YOUR ASSIGNMENT: Could you find each line of the data below that contains the word "Zusatzbudget" and copy those lines?

Stored data entries
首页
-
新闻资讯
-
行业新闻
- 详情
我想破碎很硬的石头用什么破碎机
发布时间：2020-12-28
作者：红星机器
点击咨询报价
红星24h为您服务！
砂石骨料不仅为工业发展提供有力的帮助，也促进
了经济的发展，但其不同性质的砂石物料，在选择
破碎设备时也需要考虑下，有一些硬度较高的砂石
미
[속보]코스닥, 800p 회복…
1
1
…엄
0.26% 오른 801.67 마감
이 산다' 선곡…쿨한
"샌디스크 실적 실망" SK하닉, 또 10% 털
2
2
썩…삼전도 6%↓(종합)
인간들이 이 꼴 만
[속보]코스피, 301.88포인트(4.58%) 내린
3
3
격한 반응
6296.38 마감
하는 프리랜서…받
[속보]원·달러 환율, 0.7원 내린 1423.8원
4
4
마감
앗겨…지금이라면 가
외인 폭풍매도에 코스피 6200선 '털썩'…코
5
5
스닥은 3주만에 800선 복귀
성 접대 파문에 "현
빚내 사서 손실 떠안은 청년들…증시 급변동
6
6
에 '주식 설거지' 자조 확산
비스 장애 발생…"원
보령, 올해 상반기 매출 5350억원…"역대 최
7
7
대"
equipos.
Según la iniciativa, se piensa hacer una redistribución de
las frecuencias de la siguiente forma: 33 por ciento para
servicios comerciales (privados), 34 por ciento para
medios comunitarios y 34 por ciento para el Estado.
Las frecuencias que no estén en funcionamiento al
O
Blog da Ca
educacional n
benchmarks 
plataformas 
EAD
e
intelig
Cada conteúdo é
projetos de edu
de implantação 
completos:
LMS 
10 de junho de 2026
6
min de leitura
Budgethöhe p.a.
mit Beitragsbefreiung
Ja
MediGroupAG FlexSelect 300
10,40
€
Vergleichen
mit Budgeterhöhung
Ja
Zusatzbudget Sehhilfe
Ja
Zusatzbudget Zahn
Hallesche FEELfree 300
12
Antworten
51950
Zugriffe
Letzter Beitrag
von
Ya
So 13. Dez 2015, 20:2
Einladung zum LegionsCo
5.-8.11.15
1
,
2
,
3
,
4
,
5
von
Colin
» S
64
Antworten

--

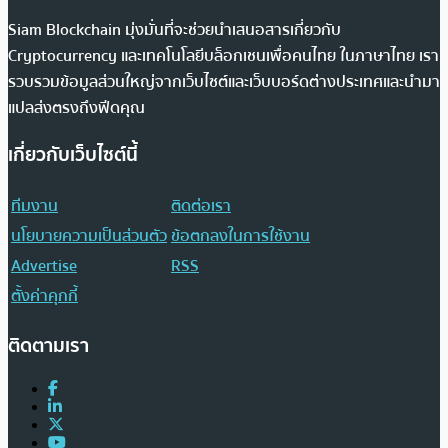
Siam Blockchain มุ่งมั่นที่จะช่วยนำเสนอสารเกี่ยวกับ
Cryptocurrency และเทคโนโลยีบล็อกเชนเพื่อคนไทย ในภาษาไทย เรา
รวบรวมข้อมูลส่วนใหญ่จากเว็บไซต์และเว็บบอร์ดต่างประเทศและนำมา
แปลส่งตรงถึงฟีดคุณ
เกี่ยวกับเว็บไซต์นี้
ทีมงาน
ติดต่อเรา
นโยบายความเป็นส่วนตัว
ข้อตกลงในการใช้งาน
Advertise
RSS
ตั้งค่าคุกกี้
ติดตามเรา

EXERCISE ANSWER:
Zusatzbudget Sehhilfe
Zusatzbudget Zahn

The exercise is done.